In [1]:
from openai import OpenAI

In [2]:
from dotenv import load_dotenv

In [4]:
load_dotenv()

True

In [5]:
import os

In [6]:
client = OpenAI(api_key = os.getenv("OPENAI_API_KEY"))

In [7]:
from datetime import datetime

In [8]:
import requests

In [9]:
from supabase import create_client, Client

In [10]:
supabase_url = os.environ.get("SUPABASE_URL")

In [11]:
supabase_api_key = os.environ.get("SUPBASE_KEY")

In [12]:
supabase: Client = create_client(supabase_url, supabase_api_key)

In [13]:
result = supabase.table('webhooks')\
    .select('id, news_output,source_urls, news_date')\
.gte('news_date', '2026-02-08')\
    .order('created_at', desc=False)\
    .execute()

result.data

[{'id': 282,
  'news_output': 'Crypto.com CEO Kris Marszalek is launching ai.com, a consumer-focused autonomous/agentic AI platform that allows users to create agents to perform tasks on their behalf. Reports say the ai.com domain was purchased for about $70 million and the platform will debut with a Super Bowl LX advertisement; the launch is reported to go live Feb 8, 2026, with free and paid subscription tiers and plans for features like financial integrations, agent marketplaces, and social components.',
  'source_urls': ['https://www.pcmag.com/news/aicom-domain-name-sells-for-70-million-set-to-launch-at-super-bowl-lx'],
  'news_date': '2026-02-08'},
 {'id': 283,
  'news_output': 'Crypto.com CEO Kris Marszalek is launching ai.com, a consumer-focused autonomous/agentic AI platform that allows users to create agents to perform tasks on their behalf.

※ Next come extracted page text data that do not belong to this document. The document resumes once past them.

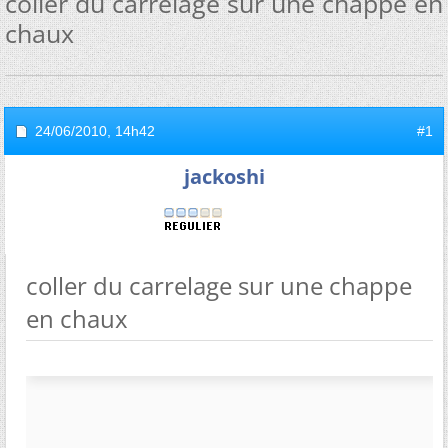
coller du carrelage sur une chappe en
chaux
24/06/2010,
14h42
#1
jackoshi
coller du carrelage sur une chappe
en chaux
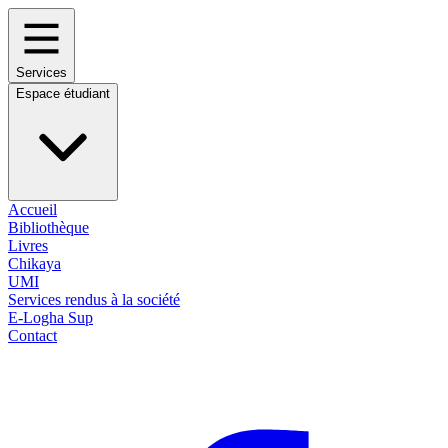
Services
Espace étudiant
Accueil
Bibliothèque
Livres
Chikaya
UMI
Services rendus à la société
E-Logha Sup
Contact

Reports say the ai.com domain was purchased for about $70 million and the platform will debut with a Super Bowl LX advertisement; the lau

In [21]:
news_data = [{'id': 299,
  'news_output': 'Additional reports expand the OpenAI earbuds rumor with new naming details: outlets cite a code-name "Sweetpea" and say the earbuds may be sold under a consumer name "Dime." Coverage emphasizes these are leaks/rumors (no official OpenAI confirmation) and mentions possible product scaling/backing concerns (e.g., memory costs).',
  'source_urls': ['https://wccftech.com/openais-sweetpea-earbuds-to-be-sold-under-the-consumer-name-dime-now-expected-to-chronically-underdeliver-on-the-hype/'],
  'news_date': '2026-02-08'}]


news_data[0]

{'id': 299,
 'news_output': 'Additional reports expand the OpenAI earbuds rumor with new naming details: outlets cite a code-name "Sweetpea" and say the earbuds may be sold under a consumer name "Dime." Coverage emphasizes these are leaks/rumors (no official OpenAI confirmation) and mentions possible product scaling/backing concerns (e.g., memory costs).',
 'source_urls': ['https://wccftech.com/openais-sweetpea-earbuds-to-be-sold-under-the-consumer-name-dime-now-expected-to-chronically-underdeliver-on-the-hype/'],
 'news_date': '2026-02-08'}

In [22]:
def prompt_generator_research():
    formatted_prompt = []
    
    for item in news_data:
        event_id = f"{item['id']}_{item['news_date']}"
        prompt = f"""You are given news summary: {item['news_output']} and source: {item['source_urls'][0]}, you are supposed to run a deep research and read other sources as well. And then give a well structured ouput in the form of points and sources."""

        prompt_dict = {
            'event_id': event_id,
            'prompt': prompt
        }
        
        formatted_prompt.append(prompt_dict)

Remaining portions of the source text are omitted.